§ **Task brief**: Print each line from the start of the records below up through the line where "composés polaires et" is found, exactly as given.

§ **Exercise data**:

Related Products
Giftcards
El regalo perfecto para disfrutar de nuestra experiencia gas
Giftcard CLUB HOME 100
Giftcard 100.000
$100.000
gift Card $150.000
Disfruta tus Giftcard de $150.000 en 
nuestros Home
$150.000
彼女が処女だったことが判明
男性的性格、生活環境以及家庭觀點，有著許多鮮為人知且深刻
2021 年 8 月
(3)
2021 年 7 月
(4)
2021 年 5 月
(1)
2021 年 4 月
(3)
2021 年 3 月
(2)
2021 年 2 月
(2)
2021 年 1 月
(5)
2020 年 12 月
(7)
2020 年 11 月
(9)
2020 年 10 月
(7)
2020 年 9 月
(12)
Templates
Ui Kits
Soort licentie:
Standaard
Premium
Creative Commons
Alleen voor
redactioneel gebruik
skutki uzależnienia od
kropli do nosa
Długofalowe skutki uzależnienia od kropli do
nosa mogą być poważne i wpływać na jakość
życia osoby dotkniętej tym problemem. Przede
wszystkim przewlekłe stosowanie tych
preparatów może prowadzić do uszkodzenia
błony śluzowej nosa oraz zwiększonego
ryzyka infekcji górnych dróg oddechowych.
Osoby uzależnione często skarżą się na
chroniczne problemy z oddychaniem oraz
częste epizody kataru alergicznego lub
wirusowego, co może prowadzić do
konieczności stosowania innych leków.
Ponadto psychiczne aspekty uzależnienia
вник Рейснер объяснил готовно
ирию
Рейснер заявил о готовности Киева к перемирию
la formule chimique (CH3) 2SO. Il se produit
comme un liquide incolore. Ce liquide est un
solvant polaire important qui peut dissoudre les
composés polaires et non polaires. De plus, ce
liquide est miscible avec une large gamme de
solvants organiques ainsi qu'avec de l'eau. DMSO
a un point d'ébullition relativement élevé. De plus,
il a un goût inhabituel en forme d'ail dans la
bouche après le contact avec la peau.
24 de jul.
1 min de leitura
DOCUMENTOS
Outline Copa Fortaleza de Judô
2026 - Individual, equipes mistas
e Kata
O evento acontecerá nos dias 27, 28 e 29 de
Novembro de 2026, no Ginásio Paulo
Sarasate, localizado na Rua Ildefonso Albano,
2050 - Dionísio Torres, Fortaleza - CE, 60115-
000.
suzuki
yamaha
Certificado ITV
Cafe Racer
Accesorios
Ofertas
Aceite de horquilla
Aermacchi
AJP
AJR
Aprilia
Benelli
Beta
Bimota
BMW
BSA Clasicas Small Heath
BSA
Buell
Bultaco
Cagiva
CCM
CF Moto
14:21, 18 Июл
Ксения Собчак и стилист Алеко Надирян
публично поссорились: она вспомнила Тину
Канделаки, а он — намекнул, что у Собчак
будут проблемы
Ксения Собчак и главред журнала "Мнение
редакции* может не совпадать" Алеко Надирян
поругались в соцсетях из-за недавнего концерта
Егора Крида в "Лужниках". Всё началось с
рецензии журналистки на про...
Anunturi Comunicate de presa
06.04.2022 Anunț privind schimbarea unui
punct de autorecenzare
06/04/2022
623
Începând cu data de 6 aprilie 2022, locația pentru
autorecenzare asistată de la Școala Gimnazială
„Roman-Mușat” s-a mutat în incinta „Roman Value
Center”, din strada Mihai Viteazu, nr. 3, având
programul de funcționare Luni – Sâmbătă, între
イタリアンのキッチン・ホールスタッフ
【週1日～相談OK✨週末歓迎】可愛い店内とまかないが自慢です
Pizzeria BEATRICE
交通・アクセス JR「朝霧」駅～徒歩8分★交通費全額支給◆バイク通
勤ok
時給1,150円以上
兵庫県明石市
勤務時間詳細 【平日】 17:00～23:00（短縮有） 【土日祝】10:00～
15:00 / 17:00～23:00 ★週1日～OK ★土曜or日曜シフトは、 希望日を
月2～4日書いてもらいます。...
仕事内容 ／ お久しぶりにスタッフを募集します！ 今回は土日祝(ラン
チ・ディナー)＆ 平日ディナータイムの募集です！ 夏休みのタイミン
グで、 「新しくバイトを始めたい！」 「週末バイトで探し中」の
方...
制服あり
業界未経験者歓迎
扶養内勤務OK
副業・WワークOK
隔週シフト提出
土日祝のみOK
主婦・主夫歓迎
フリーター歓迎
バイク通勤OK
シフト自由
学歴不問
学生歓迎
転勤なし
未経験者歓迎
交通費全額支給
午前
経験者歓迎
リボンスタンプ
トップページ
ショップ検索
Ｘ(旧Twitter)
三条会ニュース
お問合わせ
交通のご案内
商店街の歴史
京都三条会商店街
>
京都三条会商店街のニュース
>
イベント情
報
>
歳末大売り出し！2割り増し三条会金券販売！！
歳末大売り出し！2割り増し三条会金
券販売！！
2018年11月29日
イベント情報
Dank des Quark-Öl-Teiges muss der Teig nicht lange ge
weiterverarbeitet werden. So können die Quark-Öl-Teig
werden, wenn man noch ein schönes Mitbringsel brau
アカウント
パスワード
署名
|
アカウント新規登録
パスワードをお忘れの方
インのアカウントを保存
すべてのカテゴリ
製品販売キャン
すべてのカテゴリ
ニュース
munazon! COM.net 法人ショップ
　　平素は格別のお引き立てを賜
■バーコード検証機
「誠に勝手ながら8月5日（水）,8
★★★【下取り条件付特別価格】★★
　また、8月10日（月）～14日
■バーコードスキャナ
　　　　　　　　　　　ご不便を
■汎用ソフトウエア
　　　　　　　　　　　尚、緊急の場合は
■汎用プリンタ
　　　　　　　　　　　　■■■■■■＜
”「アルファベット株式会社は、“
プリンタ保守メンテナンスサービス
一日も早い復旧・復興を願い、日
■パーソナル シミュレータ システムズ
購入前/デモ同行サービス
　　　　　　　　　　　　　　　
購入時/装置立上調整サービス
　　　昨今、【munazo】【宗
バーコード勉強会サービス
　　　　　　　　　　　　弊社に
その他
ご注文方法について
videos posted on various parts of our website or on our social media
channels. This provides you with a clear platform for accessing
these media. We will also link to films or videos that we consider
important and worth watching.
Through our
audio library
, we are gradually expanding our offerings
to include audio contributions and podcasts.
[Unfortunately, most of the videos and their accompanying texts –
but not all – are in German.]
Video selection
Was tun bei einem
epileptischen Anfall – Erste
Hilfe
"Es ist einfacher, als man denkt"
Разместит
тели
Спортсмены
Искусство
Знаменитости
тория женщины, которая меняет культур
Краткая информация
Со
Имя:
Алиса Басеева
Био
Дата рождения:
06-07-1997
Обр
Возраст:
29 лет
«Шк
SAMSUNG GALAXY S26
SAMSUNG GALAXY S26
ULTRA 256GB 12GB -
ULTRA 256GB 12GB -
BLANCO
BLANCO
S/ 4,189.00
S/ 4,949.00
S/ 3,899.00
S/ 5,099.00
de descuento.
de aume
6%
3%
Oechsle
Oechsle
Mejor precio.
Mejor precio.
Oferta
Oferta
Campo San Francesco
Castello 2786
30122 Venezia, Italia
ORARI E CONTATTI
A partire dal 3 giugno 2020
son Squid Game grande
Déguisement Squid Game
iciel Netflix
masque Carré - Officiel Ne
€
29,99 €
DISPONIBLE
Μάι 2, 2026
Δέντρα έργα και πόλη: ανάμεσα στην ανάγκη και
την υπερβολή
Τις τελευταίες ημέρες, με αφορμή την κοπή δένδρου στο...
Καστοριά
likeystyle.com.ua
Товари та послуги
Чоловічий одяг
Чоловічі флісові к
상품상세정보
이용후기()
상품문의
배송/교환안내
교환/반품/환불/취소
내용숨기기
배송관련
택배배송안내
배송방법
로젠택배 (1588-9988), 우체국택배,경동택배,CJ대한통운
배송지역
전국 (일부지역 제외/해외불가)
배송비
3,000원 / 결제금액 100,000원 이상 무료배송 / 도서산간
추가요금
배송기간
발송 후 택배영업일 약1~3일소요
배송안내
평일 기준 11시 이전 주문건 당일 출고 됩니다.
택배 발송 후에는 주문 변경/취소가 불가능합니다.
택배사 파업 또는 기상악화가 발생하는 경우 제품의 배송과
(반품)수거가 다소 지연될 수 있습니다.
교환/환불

§ **Exercise answer**:
Related Products
Giftcards
El regalo perfecto para disfrutar de nuestra experiencia gas
Giftcard CLUB HOME 100
Giftcard 100.000
$100.000
gift Card $150.000
Disfruta tus Giftcard de $150.000 en 
nuestros Home
$150.000
彼女が処女だったことが判明
男性的性格、生活環境以及家庭觀點，有著許多鮮為人知且深刻
2021 年 8 月
(3)
2021 年 7 月
(4)
2021 年 5 月
(1)
2021 年 4 月
(3)
2021 年 3 月
(2)
2021 年 2 月
(2)
2021 年 1 月
(5)
2020 年 12 月
(7)
2020 年 11 月
(9)
2020 年 10 月
(7)
2020 年 9 月
(12)
Templates
Ui Kits
Soort licentie:
Standaard
Premium
Creative Commons
Alleen voor
redactioneel gebruik
skutki uzależnienia od
kropli do nosa
Długofalowe skutki uzależnienia od kropli do
nosa mogą być poważne i wpływać na jakość
życia osoby dotkniętej tym problemem. Przede
wszystkim przewlekłe stosowanie tych
preparatów może prowadzić do uszkodzenia
błony śluzowej nosa oraz zwiększonego
ryzyka infekcji górnych dróg oddechowych.
Osoby uzależnione często skarżą się na
chroniczne problemy z oddychaniem oraz
częste epizody kataru alergicznego lub
wirusowego, co może prowadzić do
konieczności stosowania innych leków.
Ponadto psychiczne aspekty uzależnienia
вник Рейснер объяснил готовно
ирию
Рейснер заявил о готовности Киева к перемирию
la formule chimique (CH3) 2SO. Il se produit
comme un liquide incolore. Ce liquide est un
solvant polaire important qui peut dissoudre les
composés polaires et non polaires. De plus, ce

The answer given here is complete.